Normally, I bring this story up to complain about how I, as one of the last developers who
refuses to switch their mods over to simplicity, face ever-growing hostility for it. Today, however, the focus is different. I raise it as a cautionary tale, to show that yes, a game can indeed go down that path, due to nothing more than ceding to demands for increased simplicity. To show where that ultimately leads. To strongly indicate that the foundation for such a shift already exists (cough cough "should nuclear/fluids be axed for UPS concerns?") And to, I hope, demonstrate why that path must be avoided.
And before anyone makes the argument that modded Minecraft is different, that modders just want popularity and so cater to the lowest common denominator:
Do games not
also do that to some extent, to increase sales? They have just as much - if not more - motivation to do so. And some of this recent near-constant focus on "new players" has very much felt like this for Factorio.
5thHorseman wrote: Fri Nov 02, 2018 11:19 am
By that logic, by now there would be hundreds of gun types in the game because once they added a couple more guns. Or biters would be removed entirely because they removed biter science.

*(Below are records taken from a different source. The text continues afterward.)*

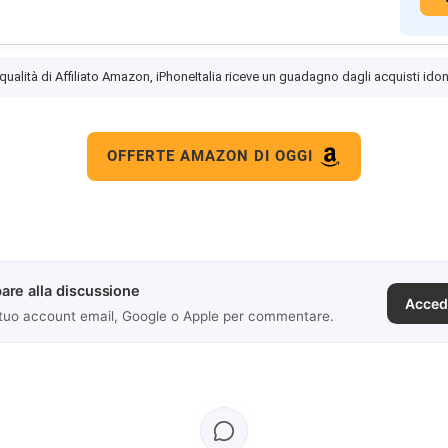
 qualità di Affiliato Amazon, iPhoneItalia riceve un guadagno dagli acquisti idon
OFFERTE AMAZON DI OGGI
are alla discussione
Acced
 tuo account email, Google o Apple per commentare.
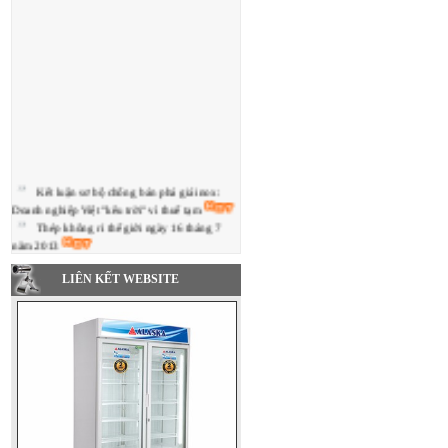
Kết luận sơ bộ chống bán phá giá inox:
Doanh nghiệp Việt "kêu trời" vì thuế tạm
Thép không rỉ thế giới ngày 16 tháng 7
năm 2013
Giá thép không gỉ xuất khẩu TQ trượt giảm
kể từ giữa tháng 5 (12/06/2013)
LIÊN KẾT WEBSITE
Cần ưu đãi hơn cho ngành cơ khí
Bảng tin Giá Thép không rỉ thế giới tháng
5/2013
Yusco hạ giá thép không gỉ trong nước
tháng 5
Cần đề án quốc gia về doanh nghiệp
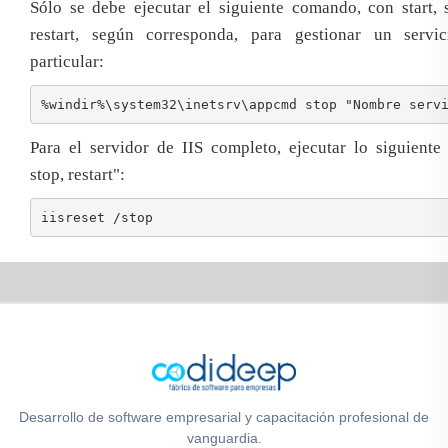
Sólo se debe ejecutar el siguiente comando, con start, 
restart, según corresponda, para gestionar un servi
particular:
%windir%\system32\inetsrv\appcmd stop "Nombre serv
Para el servidor de IIS completo, ejecutar lo siguiente "
stop, restart":
iisreset /stop
Desarrollo de software empresarial y capacitación profesional de
vanguardia.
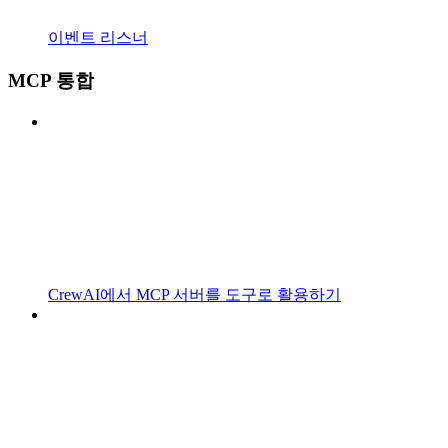
이벤트 리스너
MCP 통합
CrewAI에서 MCP 서버를 도구로 활용하기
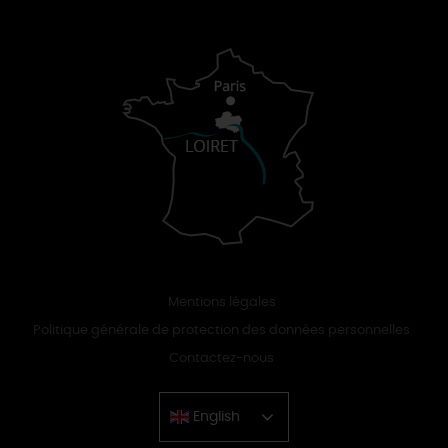
Mentions légales
Politique générale de protection des données personnelles
Contactez-nous
English
Chinese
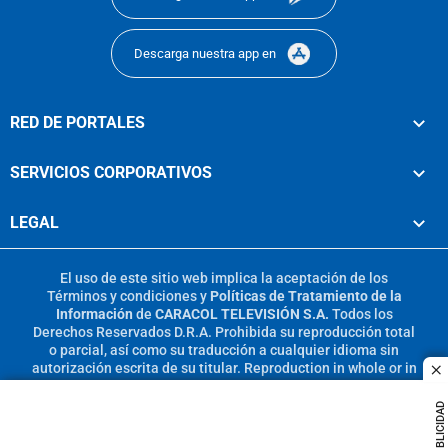
Descarga nuestra app en
RED DE PORTALES
SERVICIOS CORPORATIVOS
LEGAL
El uso de este sitio web implica la aceptación de los
Términos y condiciones
y
Políticas de Tratamiento de la
Información
de
CARACOL TELEVISIÓN S.A.
Todos los
Derechos Reservados D.R.A. Prohibida su reproducción total
o parcial, así como su traducción a cualquier idioma sin
autorización escrita de su titular. Reproduction in whole or in
c
part, or translation without written permission is prohibited.
All rights reserved 2025.
PUBLICIDAD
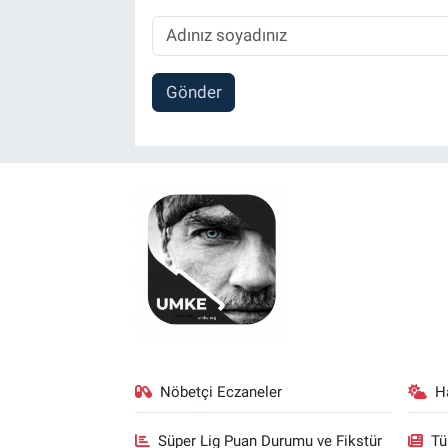
Gönder
Nöbetçi Eczaneler
H
Süper Lig Puan Durumu ve Fikstür
Tü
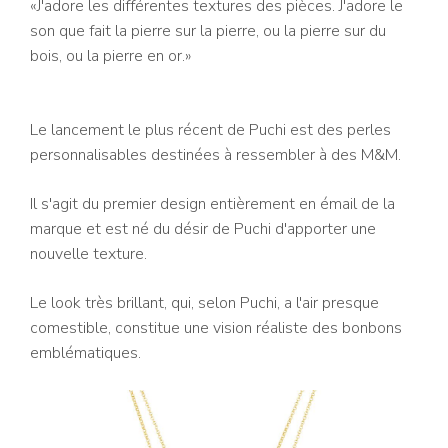
«J'adore les différentes textures des pièces. J'adore le
son que fait la pierre sur la pierre, ou la pierre sur du
bois, ou la pierre en or.»
Le lancement le plus récent de Puchi est des perles
personnalisables destinées à ressembler à des M&M.
Il s'agit du premier design entièrement en émail de la
marque et est né du désir de Puchi d'apporter une
nouvelle texture.
Le look très brillant, qui, selon Puchi, a l'air presque
comestible, constitue une vision réaliste des bonbons
emblématiques.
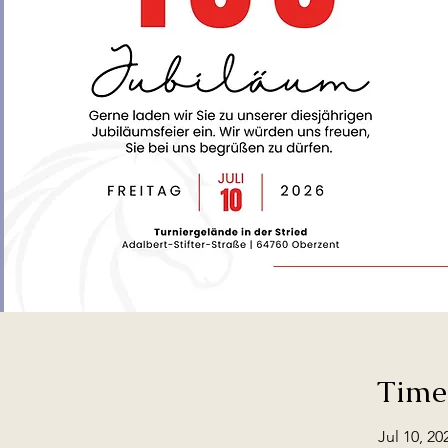
Time
Jul 10, 20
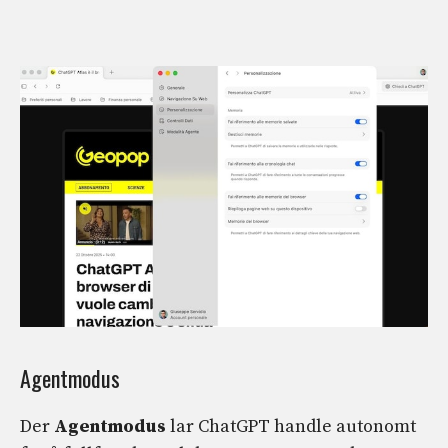
Agentmodus
Der
Agentmodus
lar ChatGPT handle autonomt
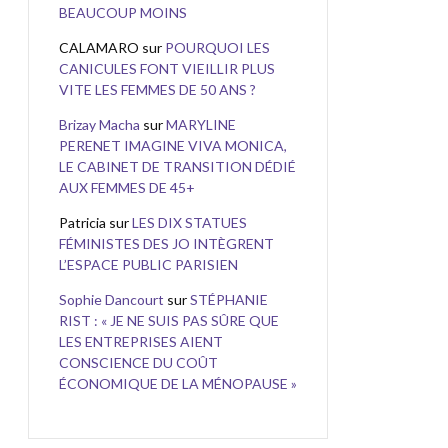
BEAUCOUP MOINS
CALAMARO
sur
POURQUOI LES
CANICULES FONT VIEILLIR PLUS
VITE LES FEMMES DE 50 ANS ?
Brizay Macha
sur
MARYLINE
PERENET IMAGINE VIVA MONICA,
LE CABINET DE TRANSITION DÉDIÉ
AUX FEMMES DE 45+
Patricia
sur
LES DIX STATUES
FÉMINISTES DES JO INTÈGRENT
L’ESPACE PUBLIC PARISIEN
Sophie Dancourt
sur
STÉPHANIE
RIST : « JE NE SUIS PAS SÛRE QUE
LES ENTREPRISES AIENT
CONSCIENCE DU COÛT
ÉCONOMIQUE DE LA MÉNOPAUSE »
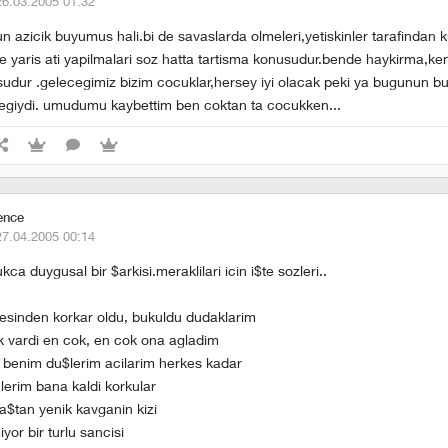
26.03.2005 01:32
 azicik buyumus hali.bi de savaslarda olmeleri,yetiskinler tarafindan ku
lle yaris ati yapilmalari soz hatta tartisma konusudur.bende haykirma,ke
dur .gelecegimiz bizim cocuklar,hersey iyi olacak peki ya bugunun buy
egiydi. umudumu kaybettim ben coktan ta cocukken...
ence
27.04.2005 00:14
ukca duygusal bir $arkisi.meraklilari icin i$te sozleri..
esinden korkar oldu, bukuldu dudaklarim
k vardi en cok, en cok ona agladim
i benim du$lerim acilarim herkes kadar
lerim bana kaldi korkular
ba$tan yenik kavganin kizi
yor bir turlu sancisi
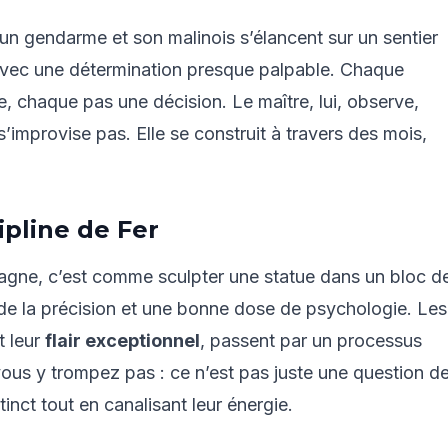
: un gendarme et son malinois s’élancent sur un sentier
avec une détermination presque palpable. Chaque
, chaque pas une décision. Le maître, lui, observe,
s’improvise pas. Elle se construit à travers des mois,
ipline de Fer
agne, c’est comme sculpter une statue dans un bloc d
de la précision et une bonne dose de psychologie. Les
t leur
flair exceptionnel
, passent par un processus
vous y trompez pas : ce n’est pas juste une question d
stinct tout en canalisant leur énergie.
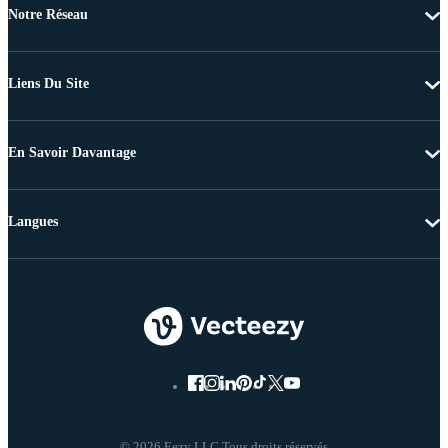
Notre Réseau
Liens Du Site
En Savoir Davantage
Langues
© 2026 Eezy LLC Tous droits réservés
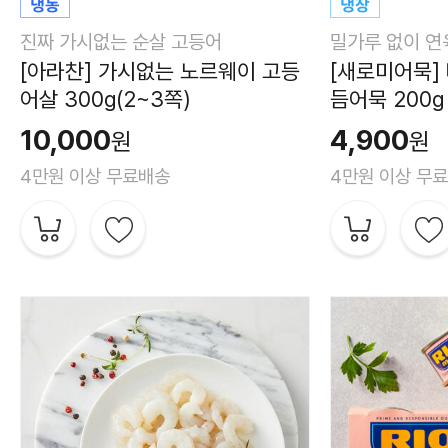
진짜 가시없는 순살 고등어
밀가루 없이 연
[아라찬] 가시없는 노르웨이 고등
[새로미어묵]
어살 300g(2~3쪽)
듬어묵 200g
10,000
4,900
원
원
4만원 이상 무료배송
4만원 이상 무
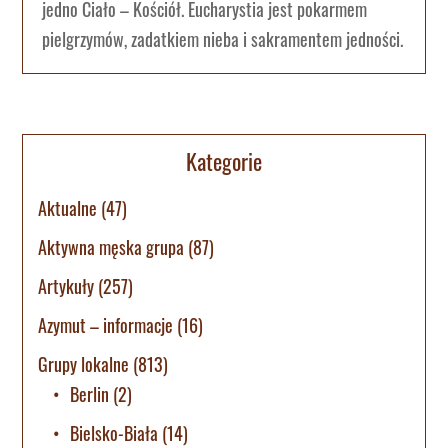
jedno Ciało – Kościół. Eucharystia jest pokarmem
pielgrzymów, zadatkiem nieba i sakramentem jedności.
Kategorie
Aktualne
(47)
Aktywna męska grupa
(87)
Artykuły
(257)
Azymut – informacje
(16)
Grupy lokalne
(813)
Berlin
(2)
Bielsko-Biała
(14)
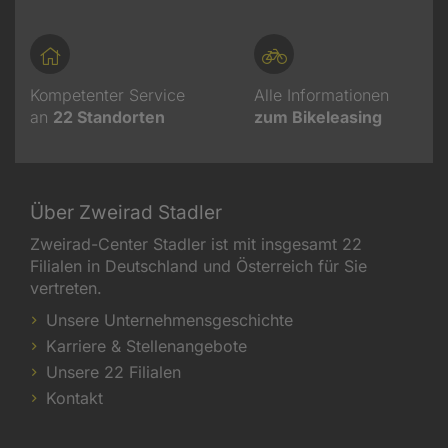
Kompetenter Service
Alle Informationen
an
22
Standorten
zum Bikeleasing
Über Zweirad Stadler
Zweirad-Center Stadler ist mit insgesamt 22
Filialen in Deutschland und Österreich für Sie
vertreten.
Unsere Unternehmensgeschichte
Karriere & Stellenangebote
Unsere 22 Filialen
Kontakt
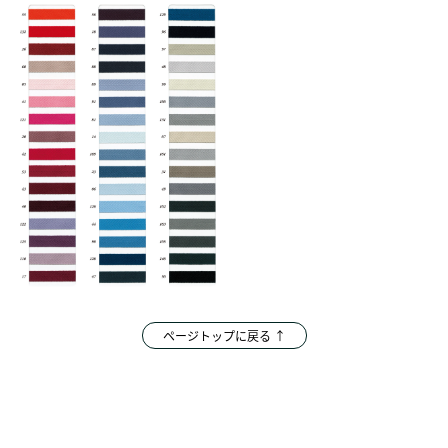
ページトップに戻る ↑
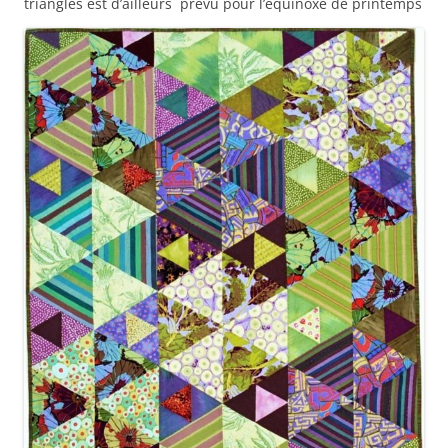
triangles est d’ailleurs prévu pour l’équinoxe de printemps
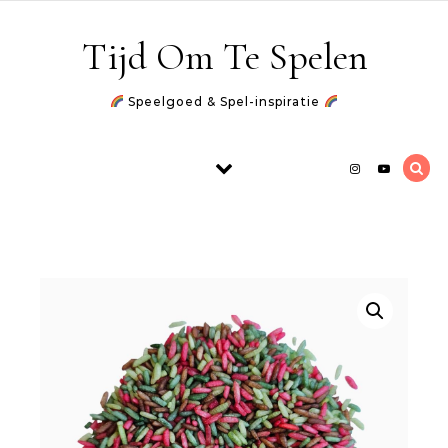
Skip to content
Tijd Om Te Spelen
Speelgoed & Spel-inspiratie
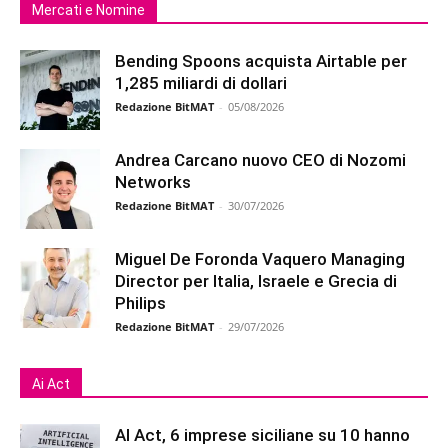
Mercati e Nomine
Bending Spoons acquista Airtable per
1,285 miliardi di dollari
Redazione BitMAT
-
05/08/2026
Andrea Carcano nuovo CEO di Nozomi
Networks
Redazione BitMAT
-
30/07/2026
Miguel De Foronda Vaquero Managing
Director per Italia, Israele e Grecia di
Philips
Redazione BitMAT
-
29/07/2026
Ai Act
AI Act, 6 imprese siciliane su 10 hanno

I have feared for a long time that biters
will eventually be removed. A
huge portion of the playerbase disables them, and many people vocally consider them superfluous. But such a drastic change would ruin the game for everyone else, for whom they represent an integral part of the game. Not to mention the thousands of mods that would be made irrevocably dead, and not just direct enemies mods; what is the importance of things like space or pollution without biters?